La parola “empatia” è ormai da anni sulla bocca di tutti. Ci dicono che dobbiamo saper provare empatia perché così il mondo sarà migliore, ci saranno meno odio, meno violenze, meno guerre. Dobbiamo entrare in sintonia con i nostri simili per sconfiggere l’indifferenza, imparare a sentire il dolore altrui per rispettare il prossimo e creare solidarietà sociale. Indubbiamente saper “sentire” le emozioni degli altri ha un’importanza fondamentale nelle relazioni sociali: favorisce la coesione sociale. Ma davvero è sempre così?
Attenzione al burnout
In alcune condizioni l’empatia può però rappresentare un ostacolo. Se un buon medico deve certamente essere motivato dal desiderio di aiutare gli altri, un eccesso di empatia con il paziente sarebbe invece controproducente. Pensiamo a un chirurgo che dovesse immedesimarsi nella sofferenza di un paziente a cui è stata diagnosticata una grave malattia: il solo pensiero che dal suo agire può dipendere la vita di quella persona, e dunque il dolore di un’intera famiglia, lo porterebbe a commettere errori durante l’intervento. Oppure ad andare incontro a un crollo psicologico.

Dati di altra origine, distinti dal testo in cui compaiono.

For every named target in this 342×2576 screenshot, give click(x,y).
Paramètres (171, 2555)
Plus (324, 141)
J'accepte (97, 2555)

Il pericolo dell’indifferenza
Ma non solo: «Quando l’immedesimazione nelle vicende altrui diventa troppa», scrive lo psicologo Steve Ayan in un saggio uscito sulla rivista di neuroscienze Gehirn & Geist, «tendiamo a non voler vedere il loro dolore e non ci sentiamo più responsabili». Un eccesso di sofferenza può spingerci infatti a voltare le spalle agli altri, sopraffatti da un’emozione troppo intensa. Così da stimolo ad aiutare chi ha bisogno, l’empatia porta all’indifferenza: meglio sarebbe un coinvolgimento morale nel disagio altrui ma senza un carico di emozioni che l’empatia inevitabilmente porta con sé.
Le emozioni creano ingiustizie
Ma non è tutto. Nell’uomo è infatti innata la tendenza a provare empatia in misura diversa a seconda di chi abbiamo di fronte: «La ricerca», mi ha spiegato Paolo Albiero, psicologo all’Università di Padova e ricercatore sul tema dell’empatia, «ha dimostrato che è più immediato e più probabile provare empatia per chi conosciamo e per chi è più simile a noi quanto a età, genere, gruppo etnoculturale, livello socioeconomico, religione o orientamento sessuale». Essere bravi cittadini implica però il dovere morale di riservare a tutti lo stesso trattamento, anche a chi non è “dei nostri”: «L’empatia è faziosa, di parte», scrive lo psicologo canadese Paul Bloom nel suo discusso saggio Contro l’empatia. Una difesa della razionalità (Liberilibri). «Ci spinge verso il campanilismo e il razzismo». Insomma, ci porta ad aiutare o a riservare una corsia preferenziale a chi vogliamo noi.